I want to tell her about my conversation with Mark, but I have no idea what her reaction will be. Part of me feels I’ve called her bluff simply by reaching out to him. Part of me is unapologetic. Part of me wishes she would fall apart just to demonstrate that she is as emotional, as broken, as human as I am. But I realize it is possible that her grief is so large that removing her finger from the dam would drown her.

Anne PinkertonAnne Pinkerton works as a communications professional in western Massachusetts where she lives with her husband, two dogs, and five cats.
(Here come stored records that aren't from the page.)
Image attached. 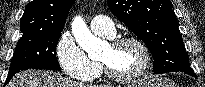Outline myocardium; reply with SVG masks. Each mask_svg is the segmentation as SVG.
Returning <instances> with one entry per match:
<instances>
[{
  "mask_svg": "<svg viewBox=\"0 0 205 87\" xmlns=\"http://www.w3.org/2000/svg\"><path fill=\"white\" fill-rule=\"evenodd\" d=\"M132 43L137 45L143 53V64L141 68L132 74L129 75H119L112 71L107 63L104 61L99 60V64L105 74V76L110 79L111 81L118 82V83H130L136 81L144 76V74L148 71L151 62V55L147 45L139 38L133 36H126L116 38L110 41L109 45L113 48H117L121 45Z\"/></svg>",
  "mask_w": 205,
  "mask_h": 87,
  "instance_id": "obj_1",
  "label": "myocardium"
}]
</instances>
She received an MFA in creative nonfiction from Bay Path University and studied poetry as an undergrad at Hampshire College. Her writing has appeared in riverSedge Literary Journal, Write Angles Journal, Assay: A Journal of Nonfiction Studies, and Cold Creek Review, as well as her blog.

 

 

STORY IMAGE CREDIT: Flickr Creative Commons/Casey Reynolds

 

  4 comments for “Higher, Farther, Faster by Anne Pinkerton

  1. I loved your story, too. I did some dangerous things in my early twenties and luckily nothing bad happened. But doing them empowered me to do other kinds of things that weren’t physically dangerous, but scary for me, such as face classrooms full of kids as a new teacher, go for a masters degree when I didn’t even like school, train and run a marathon, and the biggest of all—face cancer. There’s always a fine line between life and death, but life is for stepping out for what we want/need even when we are afraid. I’m so sorry you don’t have your brother on earth anymore. But I bet he’s with you in spirit whenever you attempt to do something hard. Keep talking with him. He’s listening.

  2. This is a great post. Your honesty is so refreshing! As someone on the periphary of the adventure community I am always asking myself this question (“Why do we do it?”), and now as a mom I am continually asking myself the question “What do I want my children to value about the outdoors?” I lost part of my leg in a climbing fall, and since, have come to know many folks in the climbing world who have also suffered accidents. There seems to be an obsessive nature to many folks, which isn’t necessarily a bad thing….if it includes hanging with a community you love. Still, danger, potential injury, life-changing circumstances are always there. It is helpful hearing from the folks left behind as it helps put things in perspective.

    I am so sorry to hear about your brother. He did sound like an amazing guy. It also seems he was well loved. Thank you for sharing his story and your experience.